Я люблю перелистывать многочисленные толстые тетради моих дневников. То в одном месте, то в другом появляется неизменный Фаустов. Я наслаждаюсь его знаниями, его умом, пытаюсь заполнить бесконечные прорехи собственного образования.
Услыхав в телефонной трубке его голос, я сразу же пододвигаю чистый листок и сверху пишу: «Фаустов сказал», затем ставлю тире, обозначаю прямую речь.
Случается иное. Прибегаю домой с его новой оригинальной мыслью, мучаюсь, не могу точно воспроизвести, записать то, что казалось таким ясным час назад. Я страдаю от своей слабой памяти.
Когда-то в «Траве забвения» Валентин Катаев, вспоминая о дружбе с Иваном Буниным, воскликнул: «Ищите своего старика!»
Ему сказочно повезло. И в глубокой старости писатель заново осознал этот щедрый, беспримерный подарок судьбы.
Я тоже был счастлив, так как Фаустов это и есть «мой старик». Что бы я знал и что бы я понял без его щедрости?!
За моими плечами, как и за плечами моих сверстников, была школа сороковых с кошмарными пустотами и зияниями. Не было Достоевского, не было Блока, Есенина, Пастернака, Цветаевой, Платонова, Бабеля, многих, многих еще.
Можно ли назвать «верхним образованием», как иногда теперь говорят, то, что мы получали в институте?! Кто лечит, кто судит, кто преподает десятки последних лет?!
А разве забудешь, как по заметенным дорожкам моей альма-матер, втягивая голову в плечи, бежит, спасаясь от улюлюкающих студентов, скромный доцент, имеющий ядовито-презренное прозвище Сережка-морганист? Что внесли в мир мы — последователи «великого Трофима Денисовича Лысенко»? Покорные ученики-медики, конспектирующие, как инструкции, лекции, название которых я теперь вспоминаю с дрожью: «„Вопросы языкознания“ тов. И. В. Сталина и анатомия».
И плакат-цитату помню, кумачовое полотно широко тянулось через институтский двор:
«Язык — средство общения между народами!»
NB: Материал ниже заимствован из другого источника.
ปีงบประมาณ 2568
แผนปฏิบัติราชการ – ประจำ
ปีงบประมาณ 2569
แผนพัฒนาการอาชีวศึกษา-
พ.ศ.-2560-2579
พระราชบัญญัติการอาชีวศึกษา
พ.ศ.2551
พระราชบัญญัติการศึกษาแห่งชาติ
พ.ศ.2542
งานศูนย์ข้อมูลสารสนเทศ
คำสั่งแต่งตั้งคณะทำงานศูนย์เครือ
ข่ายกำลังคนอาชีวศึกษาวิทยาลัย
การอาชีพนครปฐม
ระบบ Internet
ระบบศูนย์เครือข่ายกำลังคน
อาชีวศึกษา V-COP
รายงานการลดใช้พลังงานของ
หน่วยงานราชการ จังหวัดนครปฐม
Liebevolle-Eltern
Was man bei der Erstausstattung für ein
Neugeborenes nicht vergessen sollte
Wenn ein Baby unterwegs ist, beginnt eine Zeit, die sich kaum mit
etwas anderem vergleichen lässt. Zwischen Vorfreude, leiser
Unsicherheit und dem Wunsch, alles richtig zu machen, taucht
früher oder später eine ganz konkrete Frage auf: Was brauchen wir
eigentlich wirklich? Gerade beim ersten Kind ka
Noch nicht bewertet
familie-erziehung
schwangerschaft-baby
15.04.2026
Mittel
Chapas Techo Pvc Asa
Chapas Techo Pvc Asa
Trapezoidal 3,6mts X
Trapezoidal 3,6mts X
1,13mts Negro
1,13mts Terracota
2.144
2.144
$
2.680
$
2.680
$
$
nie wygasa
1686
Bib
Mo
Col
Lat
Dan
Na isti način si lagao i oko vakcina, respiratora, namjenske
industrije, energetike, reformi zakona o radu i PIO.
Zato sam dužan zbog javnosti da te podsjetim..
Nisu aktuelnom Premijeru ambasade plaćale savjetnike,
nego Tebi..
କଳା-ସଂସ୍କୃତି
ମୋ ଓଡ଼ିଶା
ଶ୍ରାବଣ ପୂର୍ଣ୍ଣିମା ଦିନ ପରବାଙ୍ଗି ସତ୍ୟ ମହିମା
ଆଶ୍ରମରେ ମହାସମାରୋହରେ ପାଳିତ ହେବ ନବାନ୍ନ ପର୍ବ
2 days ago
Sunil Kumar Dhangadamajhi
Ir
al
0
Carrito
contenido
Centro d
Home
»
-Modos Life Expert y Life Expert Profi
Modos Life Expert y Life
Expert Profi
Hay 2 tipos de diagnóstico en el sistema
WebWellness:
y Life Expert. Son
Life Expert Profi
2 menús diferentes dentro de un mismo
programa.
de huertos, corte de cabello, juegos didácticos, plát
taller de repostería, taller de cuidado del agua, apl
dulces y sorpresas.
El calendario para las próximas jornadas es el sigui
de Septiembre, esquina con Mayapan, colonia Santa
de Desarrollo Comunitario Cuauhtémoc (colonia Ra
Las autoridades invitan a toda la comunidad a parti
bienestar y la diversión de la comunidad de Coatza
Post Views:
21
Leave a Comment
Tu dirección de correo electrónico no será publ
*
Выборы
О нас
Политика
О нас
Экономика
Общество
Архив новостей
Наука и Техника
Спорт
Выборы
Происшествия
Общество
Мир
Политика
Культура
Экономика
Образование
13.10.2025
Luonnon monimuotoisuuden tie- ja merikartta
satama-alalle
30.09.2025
Неужели эта банальность не смущала нас? Кому как не нам нужно было ставить диагноз «философу», изрекавшему столь глубокомысленные афоризмы? Нет, не сомневались. Повторяли. Принимали как открытие.
О какой нравственности могла идти речь?! А те будущие ученые, чей «талант» обусловливался только их комсомольской активностью, готовностью исполнить любое, стоять по струнке, делать все, что прикажут на следующей ступеньке власти?! Какие плоды кроме холуйства могла принести их наука?!
Все это было, было, было! И я тоже «продукт» тех рубежных пятидесятых, трагических для страны лет.
Да, мы пережили свою «культурную революцию», не всегда замечая ее, даже тогда, когда с недоумением следили за бесчинствующим Китаем с его Великим Кормчим. Даже себе мы не в силах были сказать полную правду. Как там у чеховского Астрова: «Разрушено почти все, но не создано еще ничего». Пускай Чехов об ином, у каждой эпохи свои раны. Я это понимал, мы все понимали это.
Много ли у русского совестливого интеллигента Астрова духовных братьев в сегодняшнем времени? А у Ионыча?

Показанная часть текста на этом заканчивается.